Everything from the line containing "masks as SVG." down to the last line below should be set down exactly, and only that, without the pictures.

==== SOURCE RECORDS

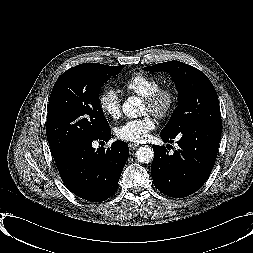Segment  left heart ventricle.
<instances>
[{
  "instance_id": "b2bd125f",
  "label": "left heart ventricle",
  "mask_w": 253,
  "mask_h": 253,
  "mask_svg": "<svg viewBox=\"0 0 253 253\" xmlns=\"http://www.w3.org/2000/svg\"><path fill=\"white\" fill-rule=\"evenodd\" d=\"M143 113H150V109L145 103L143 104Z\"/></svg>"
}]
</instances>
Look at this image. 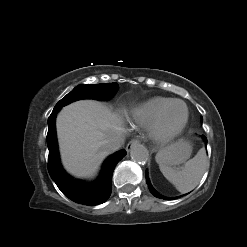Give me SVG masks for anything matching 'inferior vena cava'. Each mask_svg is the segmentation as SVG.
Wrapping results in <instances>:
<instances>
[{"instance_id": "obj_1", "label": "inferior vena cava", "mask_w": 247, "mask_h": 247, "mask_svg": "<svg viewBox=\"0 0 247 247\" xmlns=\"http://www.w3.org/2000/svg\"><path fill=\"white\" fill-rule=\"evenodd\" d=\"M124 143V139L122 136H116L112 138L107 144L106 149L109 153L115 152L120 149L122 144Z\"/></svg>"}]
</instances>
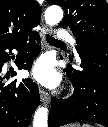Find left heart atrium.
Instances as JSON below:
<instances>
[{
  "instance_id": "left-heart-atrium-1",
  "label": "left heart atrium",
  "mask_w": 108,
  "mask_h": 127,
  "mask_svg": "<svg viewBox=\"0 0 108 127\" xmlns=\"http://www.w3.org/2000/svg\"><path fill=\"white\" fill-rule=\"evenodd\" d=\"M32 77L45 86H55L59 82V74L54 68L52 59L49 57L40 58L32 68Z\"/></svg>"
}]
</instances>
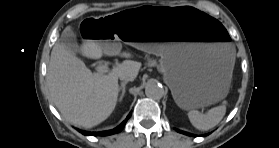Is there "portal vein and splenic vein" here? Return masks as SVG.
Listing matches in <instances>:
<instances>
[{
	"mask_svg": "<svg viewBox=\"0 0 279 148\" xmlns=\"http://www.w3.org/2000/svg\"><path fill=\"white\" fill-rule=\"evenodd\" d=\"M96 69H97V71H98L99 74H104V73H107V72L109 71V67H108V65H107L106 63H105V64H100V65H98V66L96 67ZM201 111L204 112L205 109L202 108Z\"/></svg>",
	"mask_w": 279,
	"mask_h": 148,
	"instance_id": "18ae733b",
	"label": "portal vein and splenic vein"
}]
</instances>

========

THE COMPLETED TASK ->
Is there "portal vein and splenic vein" here? Return masks as SVG.
Listing matches in <instances>:
<instances>
[{
	"mask_svg": "<svg viewBox=\"0 0 279 148\" xmlns=\"http://www.w3.org/2000/svg\"><path fill=\"white\" fill-rule=\"evenodd\" d=\"M96 69H97V71H98L99 74H104V73H107V72L109 71V67H108V65H107L106 63H105V64H100V65H98V66L96 67ZM201 111L204 112L205 109L202 108Z\"/></svg>",
	"mask_w": 279,
	"mask_h": 148,
	"instance_id": "18ae733b",
	"label": "portal vein and splenic vein"
}]
</instances>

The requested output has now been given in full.